As I engaged my father in a conversation that afternoon, I told him that the emotions of food, sex and sleep are the most difficult to control. I am sure my father must have felt embarrassed to hear me mention the word "sex" because it has been a taboo to talk about it in our family. But that was the problem with me - whenever I was excited and in a talkative mood, I tended to shamelessly talk about such sensitive things as sex.
Anyway, I still believe in what I told Dad: that the emotions of food, sex and sleep are the most difficult to control. Why? Because they are pleasant and can lead to disastrous consequences if overdone. For today, allow me to tell you about my struggles with the emotion of sleep.
I used to have disciplined sleeping habits in the first eighteen years of my life. Back then when I was a child and a teen, I used to go to bed on time and wake up the following morning, mostly to attend school. I think the strict school rules are what effected the disciplined sleeping habits that I had.
But in 2007 when I matriculated at the university in JKUAT where nobody monitored me, I began to change my sleeping habits by going for a whole night without sleeping. Then in 2008 while still at JKUAT, I started having trouble with sleep by oversleeping in the morning and late into the day. Since then, I have struggled with the emotion of sleep much in the same way a baby struggles with walking.
In the year 2010 when I went back home after dropping out of JKUAT, Mum used to have me wake up early in the morning to milk cows, a duty I disliked. It used to bother me at having to wake up so early to milk cows in a muddy cowshed. With time, I devised the following trick of making me fill fulfilled, at least for while: I would set my phone alarm to ring at about 1.00am so that when it rang, I would feel happy that I still had about three more hours to sleep. That spoke so much of how I struggled with the emotion of sleep.
Then earlier on in this decade, I developed another sleeping abnormality: I would have nights during which I would be unable to sleep due to too much excitement. I would spend the nights thinking, reading, writing as well as listening to music and speeches in a computer.
Later on after figuring out that going for a whole night without sleep affected my vitality the following day, I thought the solution was to take sleeping pills to cure the insomnia I had in the nights I felt too excited. So I visited a pharmacy in my hometown of Kiserian with the intention of buying sleeping pills but the pharmacist asked me to produce a doctor's note. Fortunately, I didn't have one, so he didn't sell them to me.

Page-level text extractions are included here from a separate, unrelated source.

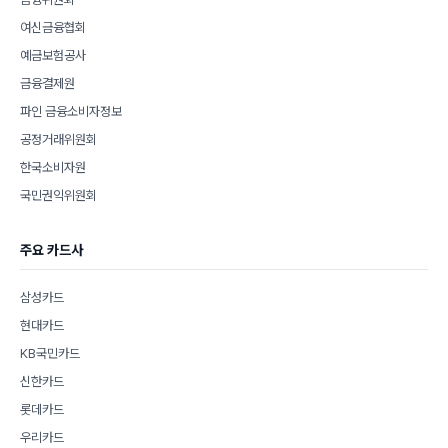
여신금융협회
예금보험공사
금융결제원
파인 금융소비자정보
공정거래위원회
한국소비자원
국민권익위원회
주요 카드사
삼성카드
현대카드
KB국민카드
신한카드
롯데카드
우리카드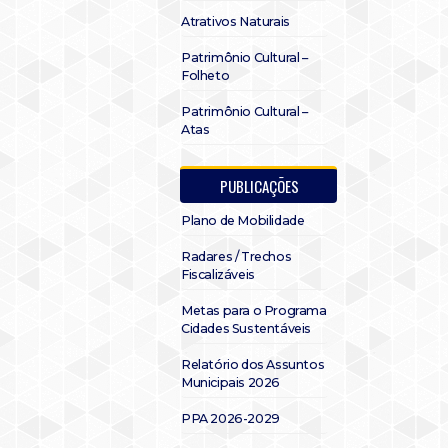
Atrativos Naturais
Patrimônio Cultural –
Folheto
Patrimônio Cultural –
Atas
PUBLICAÇÕES
Plano de Mobilidade
Radares / Trechos
Fiscalizáveis
Metas para o Programa
Cidades Sustentáveis
Relatório dos Assuntos
Municipais 2026
PPA 2026-2029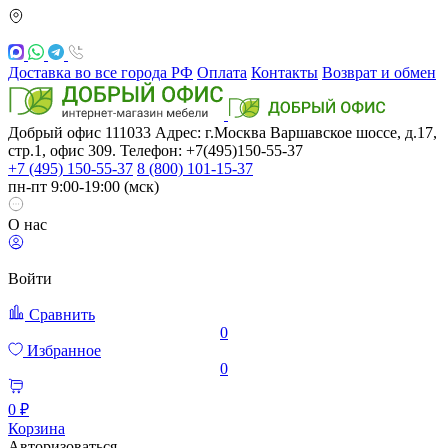
Доставка во все города РФ
Оплата
Контакты
Возврат и обмен
Добрый офис
111033
Адрес: г.Москва
Варшавское шоссе, д.17,
стр.1, офис 309. Телефон: +7(495)150-55-37
+7 (495) 150-55-37
8 (800) 101-15-37
пн-пт 9:00-19:00 (мск)
О нас
Войти
Сравнить
0
Избранное
0
0 ₽
Корзина
Авторизоваться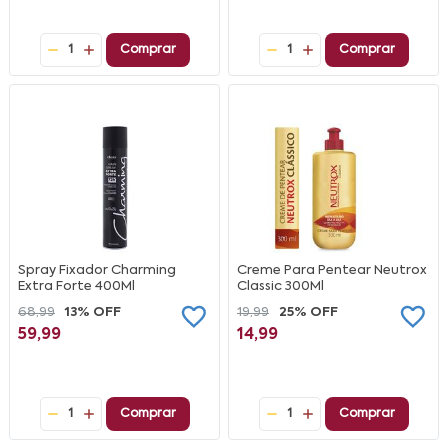
1
Comprar
1
Comprar
Spray Fixador Charming
Creme Para Pentear Neutrox
Extra Forte 400Ml
Classic 300Ml
68,99
13% OFF
19,99
25% OFF
59,99
14,99
1
Comprar
1
Comprar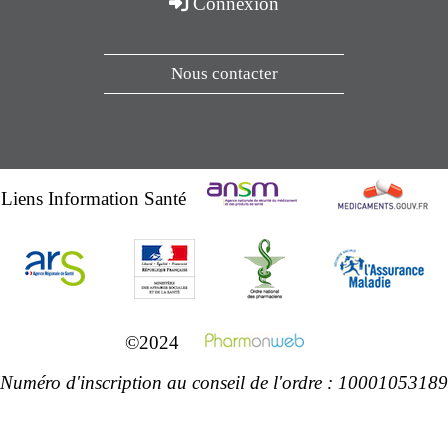
Connexion
Nous contacter
Liens Information Santé
©2024
Numéro d'inscription au conseil de l'ordre : 10001053189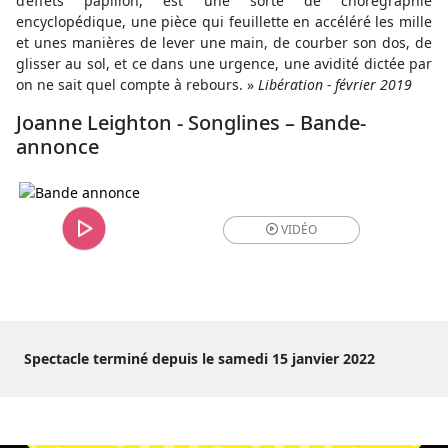
d’effets papillon, est une sorte de chorégraphie
encyclopédique, une pièce qui feuillette en accéléré les mille
et unes manières de lever une main, de courber son dos, de
glisser au sol, et ce dans une urgence, une avidité dictée par
on ne sait quel compte à rebours. »
Libération - février 2019
Joanne Leighton - Songlines – Bande-
annonce
VIDÉO
Spectacle terminé depuis le samedi 15 janvier 2022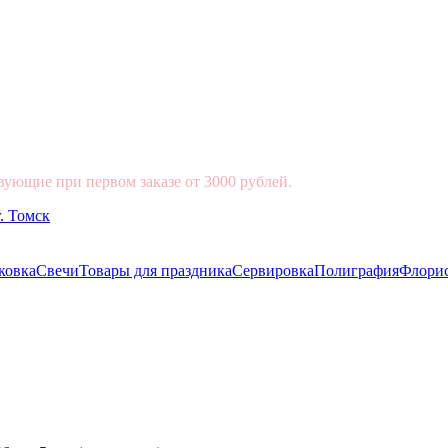
вующие при первом заказе от 3000 рублей.
ковка
Свечи
Товары для праздника
Сервировка
Полиграфия
Флори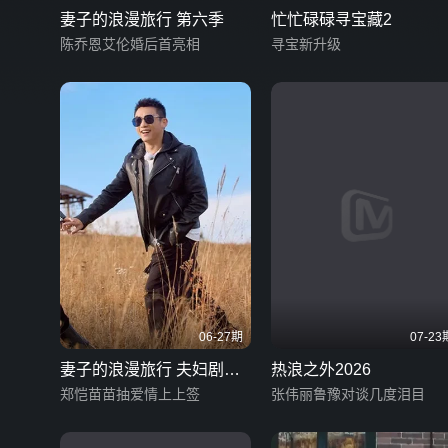
妻子的浪漫旅行 第六季
忙忙碌碌寻宝藏2
陈乔恩艾伦婚后首亮相
寻宝新升级
06-27期
07-23
妻子的浪漫旅行 夫妇剧情
热浪之外2026
版
郑恺苗苗抽爱情上上签
张伟丽鲁豫对谈几度泪目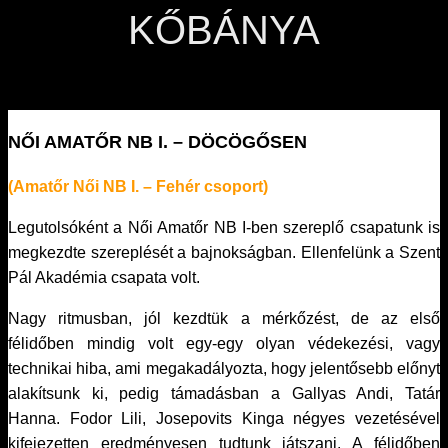
KŐBÁNYA
NŐI AMATŐR NB I. – DÖCÖGŐSEN
(Amatőr Női NB I. – Fehér csoport)
Legutolsóként a Női Amatőr NB I-ben szereplő csapatunk is
megkezdte szereplését a bajnokságban. Ellenfelünk a Szent
Pál Akadémia csapata volt.
Nagy ritmusban, jól kezdtük a mérkőzést, de az első
félidőben mindig volt egy-egy olyan védekezési, vagy
technikai hiba, ami megakadályozta, hogy jelentősebb előnyt
alakítsunk ki, pedig támadásban a Gallyas Andi, Tatár
Hanna. Fodor Lili, Josepovits Kinga négyes vezetésével
kifejezetten eredményesen tudtunk játszani. A félidőben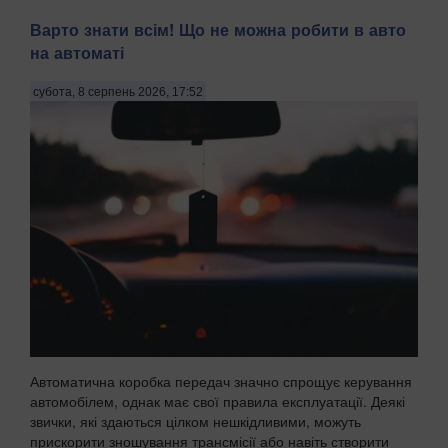
Варто знати всім! Що не можна робити в авто
на автоматі
субота, 8 серпень 2026, 17:52
Автоматична коробка передач значно спрощує керування
автомобілем, однак має свої правила експлуатації. Деякі
звички, які здаються цілком нешкідливими, можуть
прискорити зношування трансмісії або навіть створити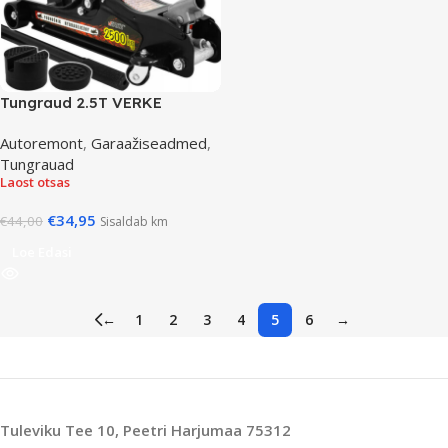
Tungraud 2.5T VERKE
Autoremont
,
Garaažiseadmed
,
Tungrauad
Laost otsas
€
34,95
€
44,00
Sisaldab km
Loe Edasi
←
1
2
3
4
5
6
→
Tuleviku Tee 10, Peetri Harjumaa 75312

I have said it was fortunate that the pharmacist didn't sell me sleeping pills because eventually, I came to realize that the best cure for insomnia is working hard during the day. A wonderful book I own titled Glencoe Health: A Guide to Wellness, says that physical exercises improve the quality of sleep at night.
A few years ago, I developed yet another sleeping abnormality: I would wake up while it was still dark with a feeling I had had enough sleep only to find out from my watch that it was in the middle of the night. I didn't like that. My idea of a good morning is waking up effortlessly at 5.30am, not 1.00am!
And I came to discover that the secret of waking up effortlessly in the morning is going to bed a happy man. So, in addition to doing physical exercises, I am thinking that I should develop the habit of reading something inspiring before going to bed at night so that I turn in as a happy man.
As you can see, I have really struggled with the emotion of sleep since my days at JKUAT. But I believe, with God's help, I will overcome and again develop the good sleeping habits I had in the first eighteen years of my life when I was a nice, obedient boy.
In his book Top 200 Secrets of Success & the Pillars of Self-mastery, Robin Sharma advises us to sleep less to make our lives more productive and rewarding. He says that we do not need more than 6 hours of sleep to maintain an excellent state of health. He also says that it is the quality of sleep that matters, not quantity. I will strive to follow that advice. So help me God.